Maj dobry dla węgla

Transkrypt

Maj dobry dla węgla
Maj dobry dla węgla
Utworzono: czwartek, 07 lipca 2016
Autor: Anna Zych
Źródło: Trybuna Górnicza
Z raportu Euracoal opublikowanego w maju 2016 r. wynika, że ubiegły rok był pierwszym, w którym odnotowano spadek
produkcji węgla na świecie. Wydobycie obniżyło się do 7 mld t. Zarówno w przypadku węgla energetycznego (6,1 mld t),
jak i koksowego (900 mln t) spadek wyniósł po 100 mln t. Spadek produkcji węgla na świecie odzwierciedlał słabszy
wzrost w największych gospodarkach świata, ale paradoksalnie sytuacja ta przełożyła się na zauważalny wzrost cen
surowca.
Jak wskazuje opracowanie katowickiego Oddziału Agencji Rozwoju Przemysłu, już w maju br. światowy rynek węgla wykazywał
niewielkie ożywienie. Zdaniem analityków pewne ograniczenia podaży w skali globalnej pomogły w przywracaniu równowagi
cenowej. Czynnikiem, który wpłynął na niewielkie odbicie cen w europejskich portach, był wzrost notowań ropy naftowej w
rezultacie doniesień o mniejszych niż oczekiwano zapasach ropy w USA. Ponadto najniższy odnotowany w tym roku poziom
zapasów w ARA sprzyjał umacnianiu się cen węgla w portach europejskich. Łączne zapasy węgla w trzech terminalach węglowych
Europy Zachodniej (Amsterdam, Rotterdam, Antwerpia) zmniejszyły się aż o 36 proc., do 3,1 mln t.

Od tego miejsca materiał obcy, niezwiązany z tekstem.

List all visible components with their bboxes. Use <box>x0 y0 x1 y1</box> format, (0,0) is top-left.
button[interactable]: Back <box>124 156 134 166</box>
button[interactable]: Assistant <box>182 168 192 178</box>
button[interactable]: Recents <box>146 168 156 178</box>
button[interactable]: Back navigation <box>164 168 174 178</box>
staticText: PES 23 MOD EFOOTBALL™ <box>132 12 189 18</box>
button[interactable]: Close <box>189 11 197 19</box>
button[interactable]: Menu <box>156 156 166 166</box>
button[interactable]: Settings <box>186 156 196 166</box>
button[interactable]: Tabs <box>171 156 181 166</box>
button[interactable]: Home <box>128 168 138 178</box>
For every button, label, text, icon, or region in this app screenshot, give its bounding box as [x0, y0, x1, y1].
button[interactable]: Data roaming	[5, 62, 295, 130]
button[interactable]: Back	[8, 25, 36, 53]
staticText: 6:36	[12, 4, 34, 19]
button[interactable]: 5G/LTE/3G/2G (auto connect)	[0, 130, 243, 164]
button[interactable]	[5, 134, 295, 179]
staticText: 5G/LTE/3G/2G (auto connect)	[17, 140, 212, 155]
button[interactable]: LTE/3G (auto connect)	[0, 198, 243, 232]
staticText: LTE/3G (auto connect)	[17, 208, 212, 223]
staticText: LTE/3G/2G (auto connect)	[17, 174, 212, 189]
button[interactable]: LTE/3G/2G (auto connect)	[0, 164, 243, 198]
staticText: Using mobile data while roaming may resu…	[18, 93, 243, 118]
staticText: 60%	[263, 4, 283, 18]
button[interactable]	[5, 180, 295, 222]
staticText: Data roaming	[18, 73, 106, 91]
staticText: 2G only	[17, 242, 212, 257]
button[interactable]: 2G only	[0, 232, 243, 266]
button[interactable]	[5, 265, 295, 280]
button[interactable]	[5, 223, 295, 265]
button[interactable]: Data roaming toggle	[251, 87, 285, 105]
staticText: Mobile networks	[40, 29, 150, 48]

Podobna tendencja nastąpiła w Richards Bay. Podczas gdy średni miesięczny eksport z tego portu szacowany jest na 6 mln t
surowca, pod koniec maja br. zgromadzone w nim zapasy spadły do 2,7 mln t. Eksperci wskazują, że zmniejszenie poziomu
zapasów może wpływać na pewną „nerwowość” odbiorców, którzy zaniepokojeni są także znacznymi wahaniami kursów walut.

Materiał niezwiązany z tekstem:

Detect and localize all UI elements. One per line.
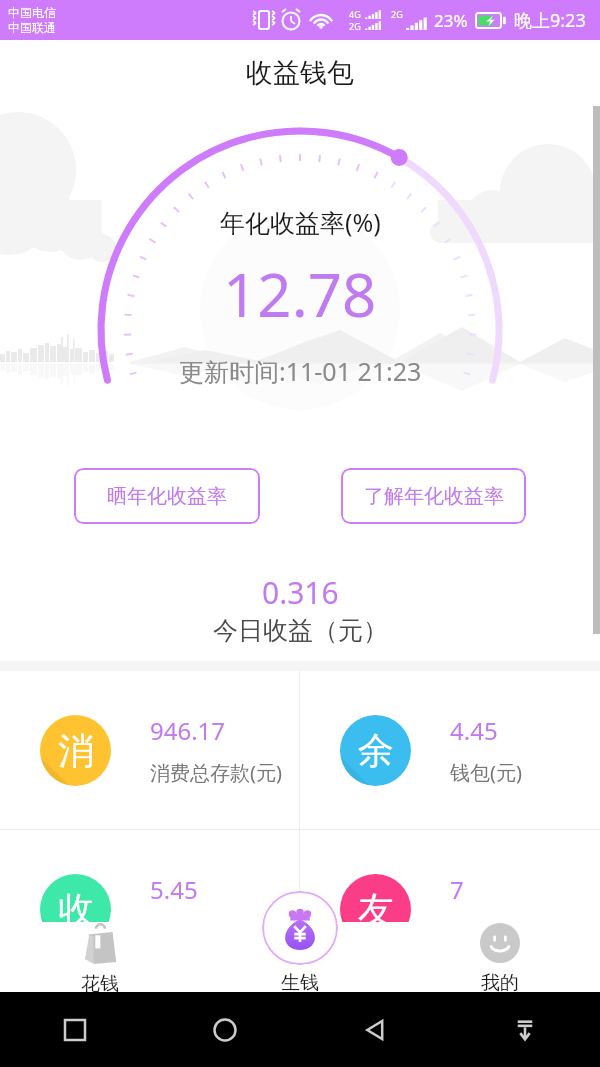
staticText: 我的 [481,971,519,995]
staticText: 晚上9:23 [514,8,586,33]
other: 花钱 [82,923,118,964]
staticText: 消费总存款(元) [150,759,282,786]
staticText: 中国电信 [8,5,56,20]
staticText: 7 [450,873,464,906]
staticText: 更新时间:11-01 21:23 [179,354,422,388]
staticText: 晒年化收益率 [107,484,227,509]
staticText: 好友(人) [450,918,522,945]
staticText: 中国联通 [8,20,56,35]
button[interactable]: 生钱 [200,922,400,996]
button[interactable]: 我的 [400,922,600,996]
staticText: 12.78 [223,253,377,335]
button[interactable]: 了解年化收益率 [341,468,526,524]
staticText: 花钱 [81,972,119,996]
staticText: 钱包(元) [450,759,522,786]
other: 我的 [480,923,520,963]
staticText: 年化收益率(%) [220,205,381,239]
staticText: 946.17 [150,714,226,747]
staticText: 收 [58,887,94,932]
staticText: 生钱 [281,971,319,995]
button[interactable]: Hide navigation bar [450,992,600,1067]
staticText: 23% [434,9,468,32]
button[interactable]: Back [300,992,450,1067]
staticText: 5.45 [150,873,198,906]
staticText: 4.45 [450,714,498,747]
staticText: 消 [58,728,94,773]
button[interactable]: 收 [0,830,299,988]
button[interactable]: Recents [0,992,150,1067]
staticText: 2G [349,20,361,32]
staticText: 0.316 [262,572,339,613]
other: 生钱 [278,906,322,950]
staticText: 余 [358,728,394,773]
button[interactable]: 晒年化收益率 [74,468,260,524]
staticText: 了解年化收益率 [364,484,504,509]
button[interactable]: 消 [0,671,299,829]
staticText: 友 [358,887,394,932]
button[interactable]: Home [150,992,300,1067]
staticText: 今日收益（元） [213,615,388,646]
button[interactable]: 花钱 [0,922,200,996]
staticText: 2G [391,8,403,20]
staticText: 收益钱包 [246,56,354,90]
button[interactable]: 友 [300,830,600,988]
button[interactable]: 余 [300,671,600,829]
staticText: 4G [349,8,361,20]
button[interactable]: 生钱 [262,891,338,965]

ARP podaje, iż w regionie Azji i Pacyfiku od początku roku obserwowany jest stały wzrost cen wszystkich gatunków węgla. W
ostatnim tygodniu maja, wskutek obfitych opadów i powodzi w Indonezji i tym samym ograniczenia podaży, obserwowany był
zwiększony popyt w tej części rynku. Ponadto ograniczona podaż węgla z Chin, spowodowana zmniejszeniem krajowej produkcji w
połączeniu z nasilonymi powodziami na indonezyjskiej wyspie Kalimantan, spowodowała, że wielu australijskich producentów
ubiegało się o wyprzedaż wszystkich dostępnych przewozów na dostawy czerwcowe. Na wzrost cen węgla wpływ miały również
wyższe ceny stawek frachtowych z Newcastle do południowych Chin.

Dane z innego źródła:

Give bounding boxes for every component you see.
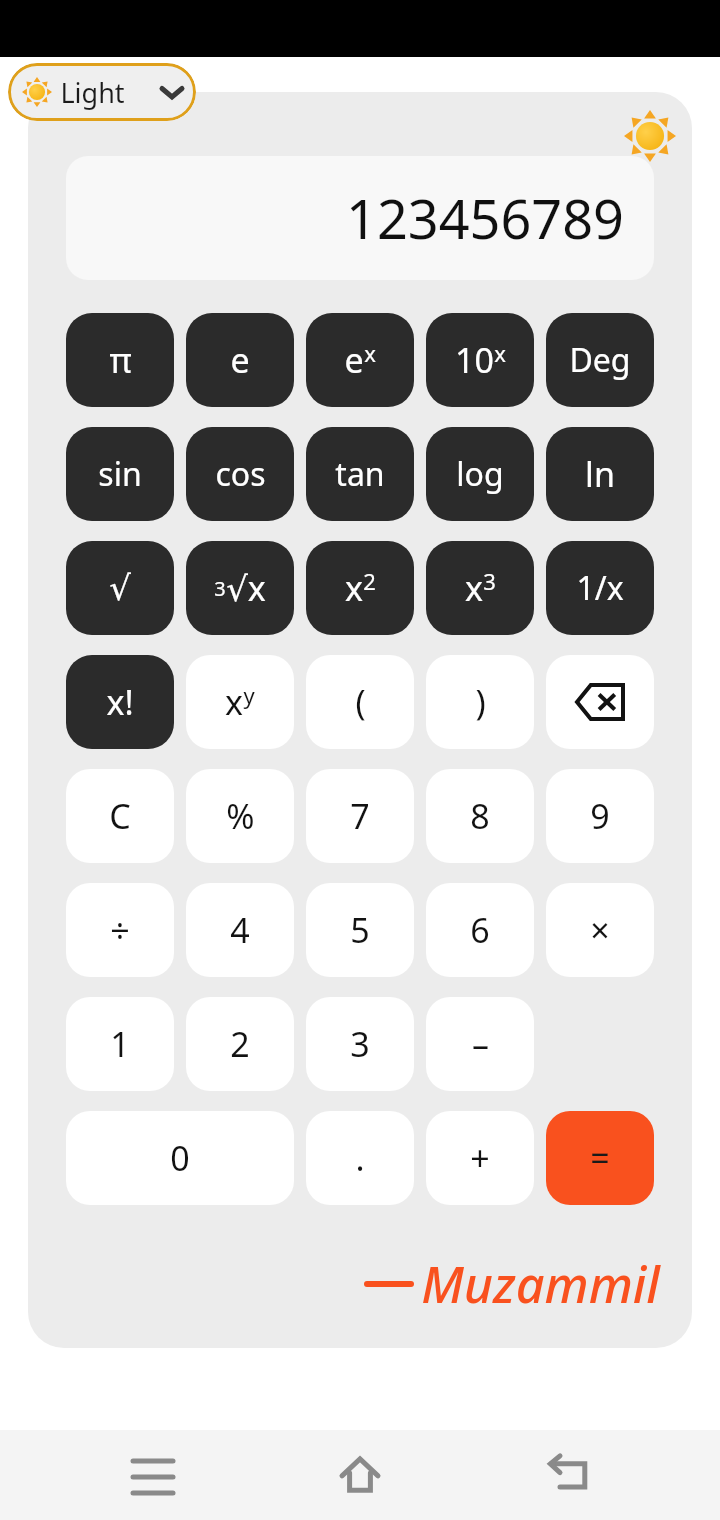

Na ograniczeniu podaży w regionie Azji-Pacyfiku skorzystali eksporterzy rosyjscy, którzy systematycznie zwiększają dostawy na
ten rynek, gdzie ceny w zeszłym miesiącu były o ok. 16 proc. wyższe niż w portach ARA. W wyniku zwiększonego popytu na
węgiel z Rosji produkcja w tym kraju zwiększyła się w kwietniu (w ujęciu rok do roku) o prawie 8 proc. i osiągnęła 30,3 mln t. Wpływ
na umocnienie cen węgla wywierają Chiny, planujące ograniczenie wydobycia. Do końca kwietnia produkcja surowca w Państwie
Środka sięgnęła 1,08 mld t i była o 6,8 proc. niższa niż zanotowana rok wcześniej. Na krajową produkcję węgla postawił także
drugi wielki gracz na światowym rynku, czyli Indie, które poprzez wprowadzenie decyzji administracyjnych w ciągu czterech
pierwszych miesięcy roku ograniczyły import o 15 proc., do 15,9 mln t. Dotyczy to importowanego węgla niskogatunkowego, który
w krajowych elektrowniach mieszany jest z własnym węglem. Indie, podobnie jak Chiny, celem zaspokojenia potrzeb rozwijającej
się branży produkcji stali równolegle zwiększają import węgla koksowego. W kontekście braku zasobów tego surowca w obydwu
krajach jego przyszłość napawa dużo większym optymizmem niż energetycznego.
Z danych Euracoal wynika, że w 2015 r. światowy handel węglem drogą morską szacowany był na 1,1 mld t, z czego 900 mln t
stanowił węgiel energetyczny, a 200 mln t - koksowy.